* Task item
The response must consist of the lines below from the one with "Identify the location of 15439." through the one with "In order to click on drive", exactly as they appear and with both ends kept.

* Dataset content
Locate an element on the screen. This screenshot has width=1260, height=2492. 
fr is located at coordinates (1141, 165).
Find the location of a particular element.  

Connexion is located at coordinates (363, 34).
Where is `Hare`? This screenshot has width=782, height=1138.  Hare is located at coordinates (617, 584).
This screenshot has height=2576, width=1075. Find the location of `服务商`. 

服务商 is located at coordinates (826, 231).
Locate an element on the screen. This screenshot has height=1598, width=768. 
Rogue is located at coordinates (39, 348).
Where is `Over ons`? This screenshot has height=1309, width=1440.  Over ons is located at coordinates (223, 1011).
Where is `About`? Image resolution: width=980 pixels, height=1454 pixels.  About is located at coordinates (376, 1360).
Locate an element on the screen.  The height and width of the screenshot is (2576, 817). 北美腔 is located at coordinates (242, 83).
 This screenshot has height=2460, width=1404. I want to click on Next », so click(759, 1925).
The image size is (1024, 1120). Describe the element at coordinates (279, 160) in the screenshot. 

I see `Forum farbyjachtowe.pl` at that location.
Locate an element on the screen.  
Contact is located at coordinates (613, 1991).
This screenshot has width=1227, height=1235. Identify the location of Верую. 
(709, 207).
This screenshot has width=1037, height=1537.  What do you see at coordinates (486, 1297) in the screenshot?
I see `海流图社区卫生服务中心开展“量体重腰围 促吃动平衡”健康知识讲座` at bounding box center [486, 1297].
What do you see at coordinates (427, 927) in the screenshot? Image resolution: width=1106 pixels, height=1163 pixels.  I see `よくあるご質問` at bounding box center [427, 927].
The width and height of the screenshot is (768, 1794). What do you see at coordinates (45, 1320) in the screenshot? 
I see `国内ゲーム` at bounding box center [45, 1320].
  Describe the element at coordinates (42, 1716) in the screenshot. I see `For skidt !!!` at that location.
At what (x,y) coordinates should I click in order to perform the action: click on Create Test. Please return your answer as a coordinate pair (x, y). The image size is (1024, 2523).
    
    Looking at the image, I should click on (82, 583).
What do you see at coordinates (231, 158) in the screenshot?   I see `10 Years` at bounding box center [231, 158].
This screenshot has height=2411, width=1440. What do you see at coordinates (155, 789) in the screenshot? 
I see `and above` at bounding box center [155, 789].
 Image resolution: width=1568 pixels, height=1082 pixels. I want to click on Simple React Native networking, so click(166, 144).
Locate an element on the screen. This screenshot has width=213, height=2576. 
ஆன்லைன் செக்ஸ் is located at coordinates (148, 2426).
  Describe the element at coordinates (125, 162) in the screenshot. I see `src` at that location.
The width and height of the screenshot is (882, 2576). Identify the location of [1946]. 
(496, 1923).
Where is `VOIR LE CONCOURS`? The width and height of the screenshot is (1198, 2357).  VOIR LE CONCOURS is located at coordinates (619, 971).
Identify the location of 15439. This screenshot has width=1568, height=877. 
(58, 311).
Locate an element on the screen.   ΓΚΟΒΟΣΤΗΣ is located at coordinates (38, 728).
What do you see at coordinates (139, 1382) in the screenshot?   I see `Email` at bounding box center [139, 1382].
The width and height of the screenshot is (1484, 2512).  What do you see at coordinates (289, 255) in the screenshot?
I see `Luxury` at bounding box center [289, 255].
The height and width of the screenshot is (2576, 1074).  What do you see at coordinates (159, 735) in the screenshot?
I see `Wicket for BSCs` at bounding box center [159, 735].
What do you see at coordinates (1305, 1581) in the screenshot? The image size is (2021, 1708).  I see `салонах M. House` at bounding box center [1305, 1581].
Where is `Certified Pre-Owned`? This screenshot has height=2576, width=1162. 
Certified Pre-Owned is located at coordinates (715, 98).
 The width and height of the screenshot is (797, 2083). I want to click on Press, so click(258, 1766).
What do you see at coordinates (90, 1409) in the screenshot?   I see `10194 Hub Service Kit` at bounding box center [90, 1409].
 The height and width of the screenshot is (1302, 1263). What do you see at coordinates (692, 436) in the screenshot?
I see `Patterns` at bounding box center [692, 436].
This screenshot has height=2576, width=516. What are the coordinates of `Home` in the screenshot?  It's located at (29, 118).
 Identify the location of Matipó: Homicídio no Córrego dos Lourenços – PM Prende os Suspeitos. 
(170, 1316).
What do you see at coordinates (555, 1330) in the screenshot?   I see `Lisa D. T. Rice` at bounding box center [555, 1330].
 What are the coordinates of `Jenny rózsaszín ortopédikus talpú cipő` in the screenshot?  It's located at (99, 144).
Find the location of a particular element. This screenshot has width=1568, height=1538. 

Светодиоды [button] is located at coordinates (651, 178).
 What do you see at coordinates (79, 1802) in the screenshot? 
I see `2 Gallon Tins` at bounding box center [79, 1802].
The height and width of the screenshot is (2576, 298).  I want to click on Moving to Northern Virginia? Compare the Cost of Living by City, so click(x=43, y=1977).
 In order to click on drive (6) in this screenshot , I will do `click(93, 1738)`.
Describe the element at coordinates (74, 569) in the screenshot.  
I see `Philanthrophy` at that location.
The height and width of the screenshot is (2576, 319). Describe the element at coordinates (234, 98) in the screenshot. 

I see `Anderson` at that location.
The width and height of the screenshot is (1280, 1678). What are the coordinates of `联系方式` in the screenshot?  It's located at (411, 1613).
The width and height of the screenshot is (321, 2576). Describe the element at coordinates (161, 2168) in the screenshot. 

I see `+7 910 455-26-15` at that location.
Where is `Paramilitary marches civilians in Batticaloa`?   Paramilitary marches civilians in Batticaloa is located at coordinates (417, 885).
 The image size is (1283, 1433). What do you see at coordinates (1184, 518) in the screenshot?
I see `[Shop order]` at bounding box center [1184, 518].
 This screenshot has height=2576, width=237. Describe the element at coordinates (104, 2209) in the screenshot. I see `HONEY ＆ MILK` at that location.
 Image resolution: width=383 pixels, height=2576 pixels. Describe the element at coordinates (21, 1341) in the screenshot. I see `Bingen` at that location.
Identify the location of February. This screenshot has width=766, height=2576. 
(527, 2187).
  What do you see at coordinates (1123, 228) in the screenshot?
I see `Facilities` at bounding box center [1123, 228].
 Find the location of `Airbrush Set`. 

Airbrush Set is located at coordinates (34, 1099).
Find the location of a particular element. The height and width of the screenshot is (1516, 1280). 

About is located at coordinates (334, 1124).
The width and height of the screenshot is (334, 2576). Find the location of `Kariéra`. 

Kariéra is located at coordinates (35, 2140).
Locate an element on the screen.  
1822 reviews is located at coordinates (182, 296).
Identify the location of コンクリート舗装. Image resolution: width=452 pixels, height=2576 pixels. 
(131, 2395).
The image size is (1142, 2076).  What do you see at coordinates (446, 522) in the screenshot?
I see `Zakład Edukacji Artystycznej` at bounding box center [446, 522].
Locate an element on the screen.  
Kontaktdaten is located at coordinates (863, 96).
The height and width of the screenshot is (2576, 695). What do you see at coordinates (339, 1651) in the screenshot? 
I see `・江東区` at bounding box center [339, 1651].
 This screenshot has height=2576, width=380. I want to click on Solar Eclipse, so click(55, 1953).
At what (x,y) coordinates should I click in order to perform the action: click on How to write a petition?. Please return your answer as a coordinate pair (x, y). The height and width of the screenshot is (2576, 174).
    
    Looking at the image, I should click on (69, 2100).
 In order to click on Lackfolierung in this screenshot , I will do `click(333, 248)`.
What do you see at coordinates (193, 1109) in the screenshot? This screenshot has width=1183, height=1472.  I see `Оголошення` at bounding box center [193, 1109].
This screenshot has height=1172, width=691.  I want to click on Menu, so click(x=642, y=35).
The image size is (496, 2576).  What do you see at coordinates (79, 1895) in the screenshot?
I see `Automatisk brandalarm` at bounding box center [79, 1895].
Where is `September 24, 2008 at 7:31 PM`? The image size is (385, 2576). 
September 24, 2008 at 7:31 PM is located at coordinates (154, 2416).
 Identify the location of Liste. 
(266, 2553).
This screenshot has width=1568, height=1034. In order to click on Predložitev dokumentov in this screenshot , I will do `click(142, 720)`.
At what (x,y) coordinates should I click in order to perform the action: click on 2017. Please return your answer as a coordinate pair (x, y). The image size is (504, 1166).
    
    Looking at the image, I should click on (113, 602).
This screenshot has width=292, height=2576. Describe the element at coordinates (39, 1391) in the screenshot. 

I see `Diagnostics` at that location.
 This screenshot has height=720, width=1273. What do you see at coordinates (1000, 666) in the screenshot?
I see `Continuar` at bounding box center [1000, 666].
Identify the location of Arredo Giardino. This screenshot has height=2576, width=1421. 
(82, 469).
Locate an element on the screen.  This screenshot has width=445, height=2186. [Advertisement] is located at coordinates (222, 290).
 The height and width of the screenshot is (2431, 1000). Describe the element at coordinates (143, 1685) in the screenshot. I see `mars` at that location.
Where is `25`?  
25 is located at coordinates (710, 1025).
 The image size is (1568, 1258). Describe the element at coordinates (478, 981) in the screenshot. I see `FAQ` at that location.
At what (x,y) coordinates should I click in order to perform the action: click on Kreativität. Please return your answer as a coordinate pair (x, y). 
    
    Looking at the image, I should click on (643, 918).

* Written solution
Identify the location of 15439. This screenshot has width=1568, height=877. 
(58, 311).
Locate an element on the screen.   ΓΚΟΒΟΣΤΗΣ is located at coordinates (38, 728).
What do you see at coordinates (139, 1382) in the screenshot?   I see `Email` at bounding box center [139, 1382].
The width and height of the screenshot is (1484, 2512).  What do you see at coordinates (289, 255) in the screenshot?
I see `Luxury` at bounding box center [289, 255].
The height and width of the screenshot is (2576, 1074).  What do you see at coordinates (159, 735) in the screenshot?
I see `Wicket for BSCs` at bounding box center [159, 735].
What do you see at coordinates (1305, 1581) in the screenshot? The image size is (2021, 1708).  I see `салонах M. House` at bounding box center [1305, 1581].
Where is `Certified Pre-Owned`? This screenshot has height=2576, width=1162. 
Certified Pre-Owned is located at coordinates (715, 98).
 The width and height of the screenshot is (797, 2083). I want to click on Press, so click(258, 1766).
What do you see at coordinates (90, 1409) in the screenshot?   I see `10194 Hub Service Kit` at bounding box center [90, 1409].
 The height and width of the screenshot is (1302, 1263). What do you see at coordinates (692, 436) in the screenshot?
I see `Patterns` at bounding box center [692, 436].
This screenshot has height=2576, width=516. What are the coordinates of `Home` in the screenshot?  It's located at (29, 118).
 Identify the location of Matipó: Homicídio no Córrego dos Lourenços – PM Prende os Suspeitos. 
(170, 1316).
What do you see at coordinates (555, 1330) in the screenshot?   I see `Lisa D. T. Rice` at bounding box center [555, 1330].
 What are the coordinates of `Jenny rózsaszín ortopédikus talpú cipő` in the screenshot?  It's located at (99, 144).
Find the location of a particular element. This screenshot has width=1568, height=1538. 

Светодиоды [button] is located at coordinates (651, 178).
 What do you see at coordinates (79, 1802) in the screenshot? 
I see `2 Gallon Tins` at bounding box center [79, 1802].
The height and width of the screenshot is (2576, 298).  I want to click on Moving to Northern Virginia? Compare the Cost of Living by City, so click(x=43, y=1977).
 In order to click on drive (6) in this screenshot , I will do `click(93, 1738)`.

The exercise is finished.